It also has salt too. So, it's not the greatest feed, but not the worst either, definitely not a complete feed though.


----------



## CritterCarnival (Sep 18, 2013)

> Ground Corn, Dehydrated Alfalfa Meal, Dehulled Soybean Meal, Roughage Products (20%), Rice Bran, Diatomaceous Earth <snip>


First and fourth ingredients are not good quality at all...I wouldn't feed it.


----------



## janeen128 (Dec 31, 2012)

Yikes, I was just reading the analysis..., okay, this would not be something I would feed either.


----------



## Naunnie (Jul 4, 2014)

:hi5: Thanks y'all! You confirmed my suspicions. My Daughter recently bought a Horse that has been on Total Equine. Dr. Adams, from Southern States recommended we take her off it. Interestingly, he didn't recommend a SS feed either. He wants her on Oats and Flaxseed to rule out allergies. Then our Vet came out, checked her over and recommended we take her off it asap. He said it was too much alfalfa, plus the soy. Two Vets opinions about this feed, prompted me do some research, hence I discovered the Goat feed. Both feeds "sound" good, but I was having some red flags.

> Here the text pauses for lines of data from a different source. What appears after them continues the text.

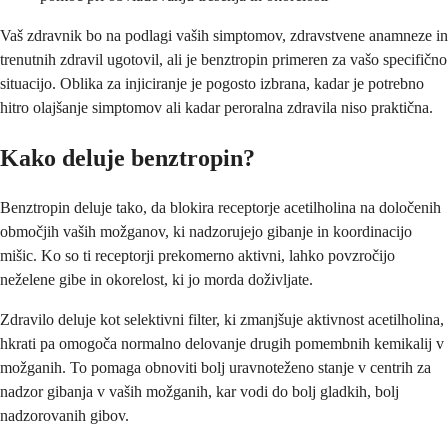
Vaš zdravnik bo na podlagi vaših simptomov, zdravstvene anamneze in
trenutnih zdravil ugotovil, ali je benztropin primeren za vašo specifično
situacijo. Oblika za injiciranje je pogosto izbrana, kadar je potrebno
hitro olajšanje simptomov ali kadar peroralna zdravila niso praktična.
Kako deluje benztropin?
Benztropin deluje tako, da blokira receptorje acetilholina na določenih
območjih vaših možganov, ki nadzorujejo gibanje in koordinacijo
mišic. Ko so ti receptorji prekomerno aktivni, lahko povzročijo
neželene gibe in okorelost, ki jo morda doživljate.
Zdravilo deluje kot selektivni filter, ki zmanjšuje aktivnost acetilholina,
hkrati pa omogoča normalno delovanje drugih pomembnih kemikalij v
možganih. To pomaga obnoviti bolj uravnoteženo stanje v centrih za
nadzor gibanja v vaših možganih, kar vodi do bolj gladkih, bolj
nadzorovanih gibov.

I am so grateful to this community!


----------



## lottsagoats1 (Apr 12, 2014)

Not that we have it around here, so it wouldn't be an option, but I wouldn't feed it to my goats or my horses.


----------



## alpinegoats63 (Oct 10, 2014)

I also saw it on RFD-TV i looked in to it ingredients aren't good enough for the price around fort worth its $18.50-$21.00 for ONLY 40 Lbs.


----------